目的地に到着し、喫煙所に立ち寄る。屋根から滴り落ちた水が煙草の火種にクリーンヒットして、吸いはじめたばかりの1本を駄目にした。

昼休憩で使ったマクドナルドのモバイルオーダーだけが唯一スムーズで、こんなことしか上手くできない。

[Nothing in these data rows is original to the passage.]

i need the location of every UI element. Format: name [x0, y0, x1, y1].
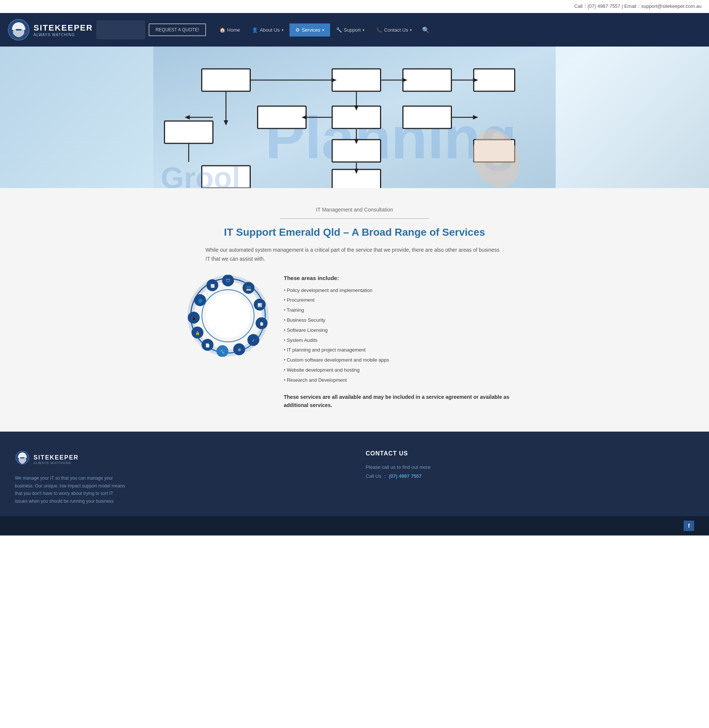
- services-chevron-icon: ▾: [322, 28, 324, 32]
- contact-info: Call：(07) 4987 7557 | Email：support@site…: [574, 3, 702, 9]
- svg-text:📋: 📋: [259, 321, 264, 326]
- content-row: 🛡 💻 📊 📋 ✓ ⚙ 🔧: [187, 275, 522, 410]
- svg-text:📈: 📈: [210, 284, 215, 288]
- svg-rect-7: [474, 69, 515, 91]
- header: SITEKEEPER ALWAYS WATCHING REQUEST A QUO…: [0, 13, 709, 47]
- logo-text: SITEKEEPER ALWAYS WATCHING: [34, 23, 93, 37]
- top-bar: Call：(07) 4987 7557 | Email：support@site…: [0, 0, 709, 13]
- svg-rect-4: [202, 69, 250, 91]
- nav-link-support[interactable]: 🔧 Support ▾: [330, 23, 371, 36]
- list-item: Training: [284, 305, 522, 315]
- services-icon: ⚙: [295, 27, 300, 33]
- nav-list: 🏠 Home 👤 About Us ▾ ⚙ Services ▾: [213, 23, 434, 37]
- hero-section: Planning: [0, 47, 709, 188]
- services-list-block: These areas include: Policy development …: [284, 275, 522, 410]
- nav-link-services[interactable]: ⚙ Services ▾: [289, 23, 330, 36]
- about-icon: 👤: [252, 27, 258, 33]
- list-item: System Audits: [284, 336, 522, 346]
- conclusion-text: These services are all available and may…: [284, 393, 522, 410]
- nav-link-about[interactable]: 👤 About Us ▾: [246, 23, 289, 36]
- contact-icon: 📞: [376, 27, 382, 33]
- logo-area: SITEKEEPER ALWAYS WATCHING: [7, 19, 93, 41]
- svg-text:💻: 💻: [246, 285, 251, 291]
- footer-please-call: Please call us to find out more: [366, 464, 694, 470]
- svg-rect-10: [403, 106, 452, 128]
- svg-text:🔒: 🔒: [195, 331, 200, 336]
- svg-point-42: [206, 293, 250, 338]
- svg-rect-13: [165, 121, 213, 143]
- footer: SITEKEEPER ALWAYS WATCHING We manage you…: [0, 432, 709, 516]
- intro-paragraph: While our automated system management is…: [206, 246, 504, 264]
- nav-link-home[interactable]: 🏠 Home: [213, 23, 246, 36]
- search-button[interactable]: 🔍: [418, 23, 434, 37]
- footer-bottom: f: [0, 516, 709, 535]
- services-circle-diagram: 🛡 💻 📊 📋 ✓ ⚙ 🔧: [187, 275, 269, 357]
- svg-rect-68: [20, 457, 25, 458]
- svg-text:📊: 📊: [257, 303, 262, 308]
- list-item: IT planning and project management: [284, 345, 522, 355]
- footer-tagline: ALWAYS WATCHING: [34, 461, 79, 465]
- footer-site-name: SITEKEEPER: [34, 454, 79, 461]
- footer-logo: SITEKEEPER ALWAYS WATCHING: [15, 450, 344, 469]
- tagline: ALWAYS WATCHING: [34, 33, 93, 37]
- svg-text:🌐: 🌐: [198, 299, 202, 303]
- home-icon: 🏠: [219, 27, 225, 33]
- list-item: Custom software development and mobile a…: [284, 355, 522, 365]
- nav-item-services[interactable]: ⚙ Services ▾: [289, 23, 330, 36]
- services-list: Policy development and implementation Pr…: [284, 286, 522, 385]
- footer-contact-section: CONTACT US Please call us to find out mo…: [366, 450, 694, 483]
- main-content: IT Management and Consultation IT Suppor…: [0, 188, 709, 432]
- areas-heading: These areas include:: [284, 275, 522, 281]
- nav-banner: [96, 20, 145, 39]
- support-icon: 🔧: [336, 27, 342, 33]
- footer-phone-link[interactable]: (07) 4987 7557: [389, 473, 422, 479]
- svg-text:✓: ✓: [252, 338, 255, 343]
- call-label: Call Us ：: [366, 473, 388, 479]
- footer-logo-text: SITEKEEPER ALWAYS WATCHING: [34, 454, 79, 465]
- list-item: Website development and hosting: [284, 365, 522, 375]
- svg-rect-8: [258, 106, 306, 128]
- svg-text:⚙: ⚙: [237, 348, 241, 352]
- svg-text:🔧: 🔧: [220, 349, 225, 354]
- footer-phone-number: (07) 4987 7557: [389, 473, 422, 479]
- list-item: Research and Development: [284, 375, 522, 385]
- svg-text:🛡: 🛡: [226, 278, 230, 283]
- circle-diagram-container: 🛡 💻 📊 📋 ✓ ⚙ 🔧: [187, 275, 269, 358]
- nav-item-home[interactable]: 🏠 Home: [213, 23, 246, 36]
- list-item: Business Security: [284, 315, 522, 325]
- nav-item-search[interactable]: 🔍: [418, 23, 434, 37]
- svg-text:📱: 📱: [192, 316, 196, 321]
- svg-rect-1: [16, 29, 22, 31]
- nav-item-contact[interactable]: 📞 Contact Us ▾: [370, 23, 418, 36]
- footer-logo-section: SITEKEEPER ALWAYS WATCHING We manage you…: [15, 450, 344, 505]
- list-item: Policy development and implementation: [284, 286, 522, 296]
- footer-phone-line: Call Us ： (07) 4987 7557: [366, 473, 694, 480]
- sitekeeper-logo-icon: [7, 19, 30, 41]
- svg-text:Grool: Grool: [161, 161, 240, 188]
- list-item: Software Licensing: [284, 325, 522, 336]
- section-label: IT Management and Consultation: [280, 207, 429, 219]
- support-chevron-icon: ▾: [363, 28, 364, 32]
- footer-logo-icon: [15, 450, 30, 469]
- footer-description: We manage your IT so that you can manage…: [15, 474, 127, 505]
- main-heading: IT Support Emerald Qld – A Broad Range o…: [7, 226, 702, 238]
- svg-rect-5: [332, 69, 381, 91]
- about-chevron-icon: ▾: [282, 28, 284, 32]
- nav-link-contact[interactable]: 📞 Contact Us ▾: [370, 23, 418, 36]
- main-navigation: 🏠 Home 👤 About Us ▾ ⚙ Services ▾: [213, 23, 434, 37]
- svg-text:📄: 📄: [205, 343, 210, 348]
- svg-rect-6: [403, 69, 452, 91]
- nav-item-support[interactable]: 🔧 Support ▾: [330, 23, 371, 36]
- site-name: SITEKEEPER: [34, 23, 93, 33]
- list-item: Procurement: [284, 295, 522, 305]
- request-quote-button[interactable]: REQUEST A QUOTE!: [149, 23, 206, 36]
- nav-item-about[interactable]: 👤 About Us ▾: [246, 23, 289, 36]
- contact-us-heading: CONTACT US: [366, 450, 694, 457]
- contact-chevron-icon: ▾: [410, 28, 412, 32]
- hero-flowchart: Planning: [0, 47, 709, 188]
- facebook-icon[interactable]: f: [684, 521, 694, 531]
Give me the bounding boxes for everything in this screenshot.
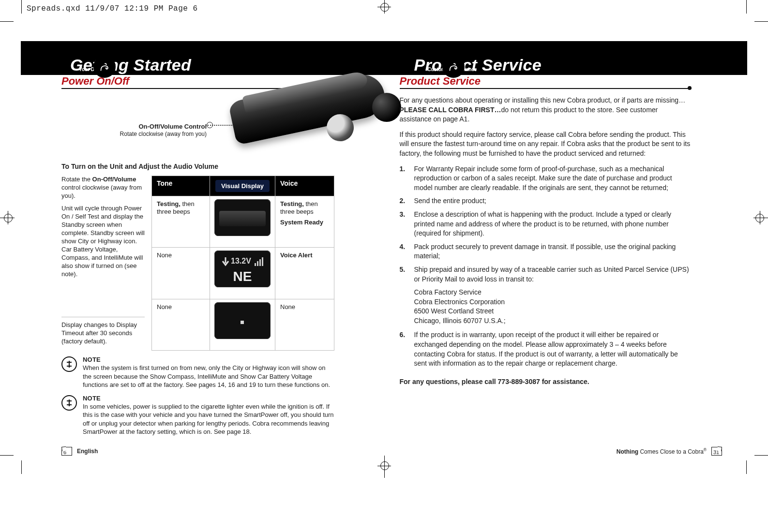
page-number: 6 — [61, 447, 72, 456]
procedure-col: Rotate the On-Off/Volume control clockwi… — [61, 176, 145, 351]
table-row: None None — [152, 299, 334, 350]
crop-mark — [21, 460, 22, 474]
page-number: 31 — [711, 447, 722, 456]
registration-mark — [0, 218, 15, 218]
device-illustration: On-Off/Volume Control Rotate clockwise (… — [61, 96, 369, 159]
call-to-action: For any questions, please call 773-889-3… — [400, 377, 692, 387]
svg-rect-0 — [255, 263, 256, 266]
note-icon — [61, 356, 77, 372]
visual-display-cell: § Cobra — [210, 196, 275, 247]
display-standby: 13.2V NE — [214, 251, 271, 287]
registration-mark — [380, 3, 389, 12]
print-slug: Spreads.qxd 11/9/07 12:19 PM Page 6 — [27, 5, 198, 13]
page-sheet: Spreads.qxd 11/9/07 12:19 PM Page 6 Your… — [0, 0, 768, 532]
registration-mark — [4, 214, 13, 222]
note-title: NOTE — [83, 395, 334, 401]
crop-mark — [746, 0, 747, 14]
visual-display-cell — [210, 299, 275, 350]
th-visual: Visual Display — [210, 176, 275, 196]
crop-mark — [0, 21, 14, 22]
hero-callout-title: On-Off/Volume Control — [76, 123, 207, 131]
display-direction: NE — [214, 270, 271, 283]
table-row: Testing, then three beeps § Cobra Testin… — [152, 196, 334, 247]
spread: Your Detector Getting Started Power On/O… — [21, 17, 747, 459]
procedure-step: Rotate the On-Off/Volume control clockwi… — [61, 176, 145, 200]
note-icon — [61, 395, 77, 411]
registration-mark — [377, 466, 391, 466]
note-title: NOTE — [83, 356, 334, 363]
crop-mark — [746, 460, 747, 474]
note-block: NOTE In some vehicles, power is supplied… — [61, 395, 369, 436]
footer-language: English — [77, 448, 98, 454]
intro-paragraph: If this product should require factory s… — [400, 130, 692, 159]
note-text: When the system is first turned on from … — [83, 364, 334, 389]
display-timeout — [214, 302, 271, 339]
note-text: In some vehicles, power is supplied to t… — [83, 402, 334, 436]
section-rule — [400, 88, 692, 89]
service-steps-list: 1.For Warranty Repair include some form … — [400, 164, 692, 284]
registration-mark — [377, 7, 391, 7]
table-row: None 13.2V NE — [152, 248, 334, 299]
svg-rect-1 — [257, 261, 258, 266]
visual-display-cell: 13.2V NE — [210, 248, 275, 299]
footer-left: 6 English — [61, 447, 98, 456]
crop-mark — [754, 455, 768, 456]
procedure-step: Unit will cycle through Power On / Self … — [61, 205, 145, 278]
header-band: Your Detector Getting Started — [21, 41, 384, 75]
list-item: 4.Pack product securely to prevent damag… — [400, 242, 692, 261]
feedback-table: Tone Visual Display Voice Testing, then … — [151, 176, 334, 351]
page-right: Customer Assistance Product Service Prod… — [384, 17, 748, 459]
down-arrow-icon — [220, 256, 231, 267]
th-voice: Voice — [275, 176, 334, 196]
list-item: 1.For Warranty Repair include some form … — [400, 164, 692, 193]
crop-mark — [21, 0, 22, 14]
hero-callout: On-Off/Volume Control Rotate clockwise (… — [76, 123, 207, 137]
display-voltage: 13.2V — [231, 257, 251, 265]
snake-glyph-icon: § — [223, 213, 228, 222]
page-left: Your Detector Getting Started Power On/O… — [21, 17, 384, 459]
intro-paragraph: For any questions about operating or ins… — [400, 96, 692, 124]
registration-mark — [753, 218, 768, 218]
cobra-snake-icon — [93, 56, 116, 78]
list-item: 5.Ship prepaid and insured by way of a t… — [400, 265, 692, 284]
service-steps-list-cont: 6.If the product is in warranty, upon re… — [400, 330, 692, 368]
list-item: 3.Enclose a description of what is happe… — [400, 210, 692, 238]
list-item: 6.If the product is in warranty, upon re… — [400, 330, 692, 368]
hero-callout-text: Rotate clockwise (away from you) — [76, 131, 207, 137]
header-band: Customer Assistance Product Service — [384, 41, 748, 75]
th-tone: Tone — [152, 176, 210, 196]
procedure-step: Display changes to Display Timeout after… — [61, 321, 145, 346]
svg-rect-2 — [259, 259, 261, 266]
crop-mark — [754, 21, 768, 22]
note-block: NOTE When the system is first turned on … — [61, 356, 369, 389]
list-item: 2.Send the entire product; — [400, 196, 692, 206]
registration-mark — [8, 211, 8, 224]
display-brand-text: Cobra — [214, 212, 271, 225]
crop-mark — [0, 455, 14, 456]
detector-device-graphic — [231, 86, 391, 168]
registration-mark — [760, 211, 760, 224]
svg-rect-3 — [262, 257, 263, 266]
display-cobra: § Cobra — [214, 199, 271, 236]
section-heading: Product Service — [400, 76, 692, 88]
footer-tagline: Nothing Comes Close to a Cobra® — [617, 448, 707, 455]
signal-bars-icon — [254, 256, 265, 267]
footer-right: Nothing Comes Close to a Cobra® 31 — [617, 447, 722, 456]
cobra-snake-icon — [442, 56, 465, 78]
factory-address: Cobra Factory Service Cobra Electronics … — [414, 288, 692, 325]
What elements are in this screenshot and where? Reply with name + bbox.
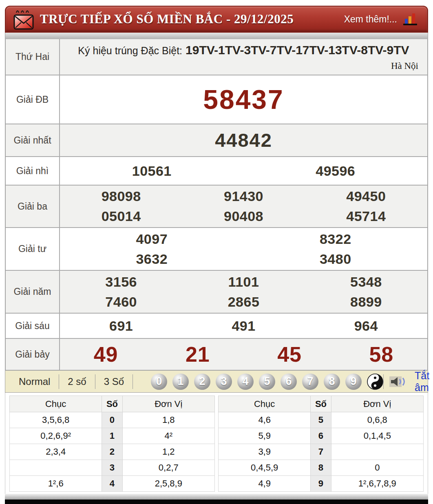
prize-number: 8899 — [305, 292, 427, 312]
prize-number: 98098 — [60, 186, 182, 206]
digit-cell: 3 — [102, 460, 122, 476]
units-cell: 1,2 — [122, 444, 214, 460]
prize-number: 49450 — [305, 186, 427, 206]
tens-cell: 4,9 — [219, 476, 311, 492]
mute-button[interactable]: Tắt âm — [415, 370, 429, 393]
number-ball-3[interactable]: 3 — [216, 374, 232, 390]
mode-normal-button[interactable]: Normal — [10, 376, 59, 387]
row-first-prize: Giải nhất 44842 — [6, 124, 427, 157]
control-bar: Normal 2 số 3 Số 0 1 2 3 4 5 6 7 8 9 — [5, 371, 428, 393]
prize-label: Giải bảy — [6, 339, 60, 370]
see-more-link[interactable]: Xem thêm!... — [344, 14, 397, 25]
prize-number: 964 — [305, 316, 427, 336]
stats-row: 1²,6 4 2,5,8,9 — [10, 476, 215, 492]
units-cell: 4² — [122, 428, 214, 444]
units-cell: 1,8 — [122, 412, 214, 428]
prize-number: 05014 — [60, 206, 182, 226]
stats-row: 4,6 5 0,6,8 — [219, 412, 424, 428]
prize-number: 49 — [60, 343, 152, 366]
prize-label: Giải ba — [6, 186, 60, 227]
divider — [133, 374, 133, 389]
digit-cell: 9 — [311, 476, 331, 492]
tens-cell — [10, 460, 102, 476]
mode-2so-button[interactable]: 2 số — [59, 376, 95, 387]
stats-row: 2,3,4 2 1,2 — [10, 444, 215, 460]
prize-label: Giải năm — [6, 271, 60, 313]
column-header: Đơn Vị — [331, 396, 423, 412]
number-ball-1[interactable]: 1 — [172, 374, 189, 390]
sound-controls: Tắt âm — [383, 370, 433, 393]
prize-number: 7460 — [60, 292, 182, 312]
prize-number: 691 — [60, 316, 182, 336]
bar-chart-icon[interactable] — [403, 13, 418, 26]
prize-number: 58437 — [60, 84, 427, 115]
page-title: TRỰC TIẾP XỔ SỐ MIỀN BẮC - 29/12/2025 — [40, 12, 294, 27]
row-fifth-prize: Giải năm 3156 1101 5348 7460 2865 8899 — [6, 271, 427, 314]
prize-number: 8322 — [244, 229, 428, 249]
number-ball-6[interactable]: 6 — [281, 374, 297, 390]
footer-black-bar — [5, 500, 428, 504]
tens-cell: 3,9 — [219, 444, 311, 460]
number-ball-4[interactable]: 4 — [237, 374, 254, 390]
prize-number: 1101 — [182, 272, 305, 292]
prize-label: Giải nhì — [6, 157, 60, 185]
tens-cell: 5,9 — [219, 428, 311, 444]
number-ball-7[interactable]: 7 — [302, 374, 318, 390]
prize-number: 21 — [152, 343, 243, 366]
page-footer — [5, 494, 428, 504]
prize-number: 90408 — [182, 206, 305, 226]
digit-cell: 4 — [102, 476, 122, 492]
mode-3so-button[interactable]: 3 Số — [95, 376, 133, 387]
prize-number: 49596 — [244, 161, 428, 181]
number-ball-0[interactable]: 0 — [151, 374, 167, 390]
row-fourth-prize: Giải tư 4097 8322 3632 3480 — [6, 228, 427, 271]
digit-cell: 0 — [102, 412, 122, 428]
stats-row: 3,5,6,8 0 1,8 — [10, 412, 215, 428]
number-ball-8[interactable]: 8 — [324, 374, 340, 390]
number-ball-5[interactable]: 5 — [259, 374, 275, 390]
prize-number: 58 — [336, 343, 427, 366]
prize-label: Giải ĐB — [6, 75, 60, 124]
tens-cell: 4,6 — [219, 412, 311, 428]
stats-row: 0,4,5,9 8 0 — [219, 460, 424, 476]
prize-number: 3632 — [60, 249, 244, 269]
prize-number: 45 — [244, 343, 336, 366]
prize-number: 5348 — [305, 272, 427, 292]
speaker-icon[interactable] — [389, 376, 409, 388]
prize-label: Giải tư — [6, 228, 60, 270]
stats-row: 5,9 6 0,1,4,5 — [219, 428, 424, 444]
province-label: Hà Nội — [66, 61, 421, 71]
units-cell — [331, 444, 423, 460]
row-seventh-prize: Giải bảy 49 21 45 58 — [6, 339, 427, 370]
digit-cell: 7 — [311, 444, 331, 460]
number-ball-2[interactable]: 2 — [194, 374, 210, 390]
special-sign-codes: 19TV-1TV-3TV-7TV-17TV-13TV-8TV-9TV — [186, 43, 409, 57]
number-ball-9[interactable]: 9 — [345, 374, 362, 390]
special-sign-line: Ký hiệu trúng Đặc Biệt:19TV-1TV-3TV-7TV-… — [66, 43, 421, 57]
prize-number: 91430 — [182, 186, 305, 206]
stats-row: 3 0,2,7 — [10, 460, 215, 476]
yin-yang-icon[interactable] — [367, 374, 383, 390]
row-second-prize: Giải nhì 10561 49596 — [6, 157, 427, 186]
prize-label: Giải nhất — [6, 124, 60, 156]
stats-table-right: Chục Số Đơn Vị 4,6 5 0,6,8 5,9 6 0,1,4,5… — [218, 396, 424, 492]
tens-cell: 3,5,6,8 — [10, 412, 102, 428]
column-header: Chục — [219, 396, 311, 412]
prize-number: 4097 — [60, 229, 244, 249]
digit-cell: 5 — [311, 412, 331, 428]
column-header: Đơn Vị — [122, 396, 214, 412]
stats-row: 4,9 9 1²,6,7,8,9 — [219, 476, 424, 492]
tens-cell: 0,2,6,9² — [10, 428, 102, 444]
prize-number: 45714 — [305, 206, 427, 226]
prize-number: 491 — [182, 316, 305, 336]
digit-cell: 2 — [102, 444, 122, 460]
column-header: Chục — [10, 396, 102, 412]
tens-cell: 2,3,4 — [10, 444, 102, 460]
tens-cell: 1²,6 — [10, 476, 102, 492]
prize-label: Giải sáu — [6, 314, 60, 338]
row-special-prize: Giải ĐB 58437 — [6, 75, 427, 124]
stats-table-left: Chục Số Đơn Vị 3,5,6,8 0 1,8 0,2,6,9² 1 … — [9, 396, 215, 492]
units-cell: 0 — [331, 460, 423, 476]
prize-number: 44842 — [60, 129, 427, 151]
hot-mail-icon — [13, 8, 34, 31]
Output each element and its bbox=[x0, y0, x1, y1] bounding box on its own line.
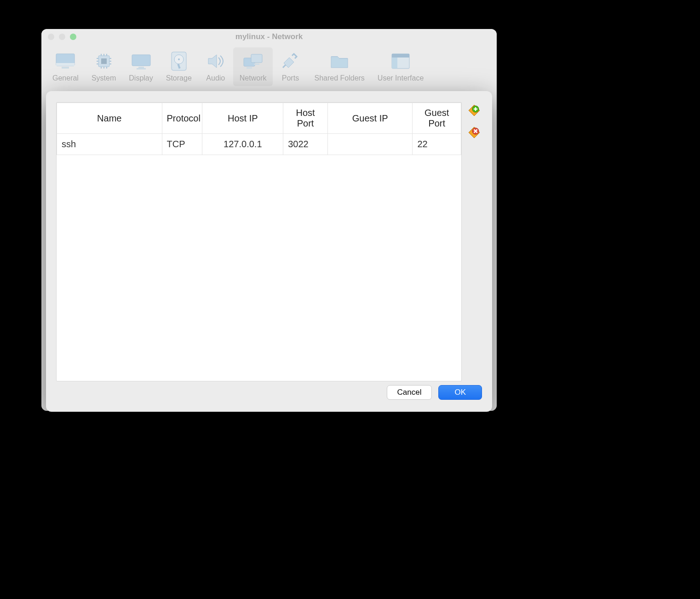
folder-icon bbox=[328, 50, 350, 72]
svg-rect-25 bbox=[251, 54, 262, 63]
tab-label: Storage bbox=[166, 74, 192, 82]
settings-toolbar: General System bbox=[41, 45, 497, 87]
window-close-button[interactable] bbox=[48, 34, 54, 40]
tab-label: Display bbox=[129, 74, 153, 82]
window-title: mylinux - Network bbox=[41, 32, 497, 41]
cell-name[interactable]: ssh bbox=[57, 134, 162, 155]
svg-rect-19 bbox=[137, 68, 146, 69]
svg-rect-4 bbox=[101, 58, 107, 64]
col-guest-ip[interactable]: Guest IP bbox=[327, 103, 413, 134]
monitor-icon bbox=[54, 50, 76, 72]
tab-user-interface[interactable]: User Interface bbox=[371, 47, 430, 86]
network-icon bbox=[242, 50, 264, 72]
tab-label: Shared Folders bbox=[314, 74, 364, 82]
speaker-icon bbox=[205, 50, 227, 72]
cell-host-ip[interactable]: 127.0.0.1 bbox=[202, 134, 283, 155]
chip-icon bbox=[93, 50, 115, 72]
col-host-ip[interactable]: Host IP bbox=[202, 103, 283, 134]
window-zoom-button[interactable] bbox=[70, 34, 76, 40]
ok-button[interactable]: OK bbox=[438, 385, 482, 400]
tab-system[interactable]: System bbox=[85, 47, 122, 86]
tab-storage[interactable]: Storage bbox=[160, 47, 198, 86]
window-minimize-button[interactable] bbox=[59, 34, 65, 40]
svg-rect-1 bbox=[56, 63, 75, 66]
tab-label: Audio bbox=[206, 74, 225, 82]
svg-rect-2 bbox=[62, 67, 69, 69]
remove-rule-button[interactable] bbox=[468, 126, 481, 139]
table-header-row: Name Protocol Host IP Host Port Guest IP… bbox=[57, 103, 461, 134]
port-forwarding-table-wrap: Name Protocol Host IP Host Port Guest IP… bbox=[56, 102, 462, 381]
svg-rect-17 bbox=[132, 55, 150, 66]
tab-general[interactable]: General bbox=[46, 47, 85, 86]
svg-rect-18 bbox=[138, 67, 144, 68]
tab-label: Ports bbox=[282, 74, 299, 82]
svg-rect-26 bbox=[247, 67, 252, 69]
titlebar: mylinux - Network bbox=[41, 29, 497, 45]
svg-rect-31 bbox=[392, 58, 397, 69]
window-layout-icon bbox=[390, 50, 412, 72]
svg-line-28 bbox=[283, 65, 286, 68]
cancel-button[interactable]: Cancel bbox=[387, 385, 432, 400]
port-forwarding-sheet: Name Protocol Host IP Host Port Guest IP… bbox=[46, 91, 492, 412]
cell-guest-port[interactable]: 22 bbox=[413, 134, 461, 155]
ports-icon bbox=[279, 50, 301, 72]
cell-guest-ip[interactable] bbox=[327, 134, 413, 155]
display-icon bbox=[130, 50, 152, 72]
col-guest-port[interactable]: Guest Port bbox=[413, 103, 461, 134]
tab-label: Network bbox=[240, 74, 267, 82]
col-protocol[interactable]: Protocol bbox=[162, 103, 202, 134]
svg-rect-27 bbox=[254, 63, 259, 65]
svg-point-22 bbox=[178, 58, 180, 60]
tab-network[interactable]: Network bbox=[233, 47, 273, 86]
table-row[interactable]: ssh TCP 127.0.0.1 3022 22 bbox=[57, 134, 461, 155]
tab-audio[interactable]: Audio bbox=[198, 47, 233, 86]
add-rule-button[interactable] bbox=[468, 104, 481, 117]
tab-label: General bbox=[52, 74, 79, 82]
cell-host-port[interactable]: 3022 bbox=[283, 134, 328, 155]
tab-label: System bbox=[92, 74, 116, 82]
col-name[interactable]: Name bbox=[57, 103, 162, 134]
cell-protocol[interactable]: TCP bbox=[162, 134, 202, 155]
tab-ports[interactable]: Ports bbox=[273, 47, 308, 86]
col-host-port[interactable]: Host Port bbox=[283, 103, 328, 134]
sheet-footer: Cancel OK bbox=[46, 381, 492, 412]
tab-display[interactable]: Display bbox=[122, 47, 159, 86]
tab-shared-folders[interactable]: Shared Folders bbox=[308, 47, 371, 86]
port-forwarding-table[interactable]: Name Protocol Host IP Host Port Guest IP… bbox=[57, 103, 461, 155]
disk-icon bbox=[168, 50, 190, 72]
tab-label: User Interface bbox=[378, 74, 424, 82]
svg-rect-30 bbox=[392, 54, 409, 58]
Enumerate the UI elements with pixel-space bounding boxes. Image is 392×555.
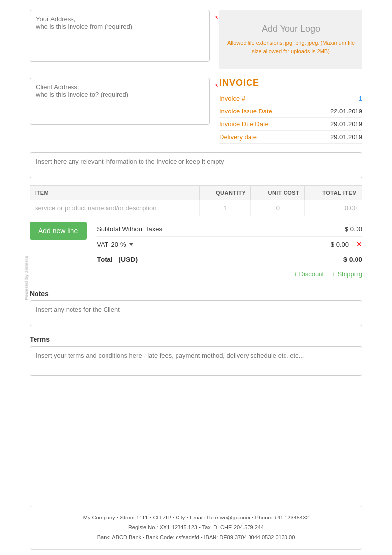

努力して治したはずの吃音が再発してきている。言い慣れた文言をまともに発音できない。客の怪訝そうな顔を見て見ぬふりしてやり過ごす。

 

業終了後、食事と勉強の為ファミレスへ。

女子高生の恋話、うるさいうるさい。社会人達のマウント混じりの近況報告、うるさいうるさいうるさい。毒づきながら、本来ファミレスはこういう人たちの場所だと思い出す。家に帰りたさがこみ上げて止まらず、何も頭に入らなかった。ねぎとろ丼ごはん少なめをかき込む。胸と喉になにかが詰まる。私はどうして、ねぎとろ丼を食べながらホットココアを啜っているんだろう。

 

直近の予定を整理しながらカレンダーを開くと、来週の土曜は沢村由紀子(仮名)の28歳の誕生日であった。

高校を卒業してから1度も会っていないこの同級生と私のつながりは、いつのまにかGoogleに紐づけられた誕生日の情報だけである。毎年カレンダーアプリに表示され、気に留めていなかったけれど、祝いもしない、他人の誕生日が10年も私のカレンダーに鎮座し続けている事実が異様に思えた。

「沢村由紀子さんの28歳の誕生日を削除しました」

冷たい手先を滑らせて、毎年ここでだけ目にする過去の友人を消し去った。沢村由紀子のカレンダーには、まだ私の誕生日が刻まれてるだろうか。そんなことはたぶんないのだけど、削除のボタンを押しながら、優しかった彼女のきゅっと上がった口角が一瞬だけちらついた。

 

 

 

底意地の悪い人間は、まとめてそのような人間が集まる島で暮らしていて欲しい。その島で人を蹴落としたり騙したり馬鹿にしたりしてれば良い。もしかして、それが東京なのかもしれない。

東京は豪雨 泣きたい気持ちは連なって冬に雨をうんぬんかんぬん。みんな、死んでしまえばいい。みんな死んでしまえばいい。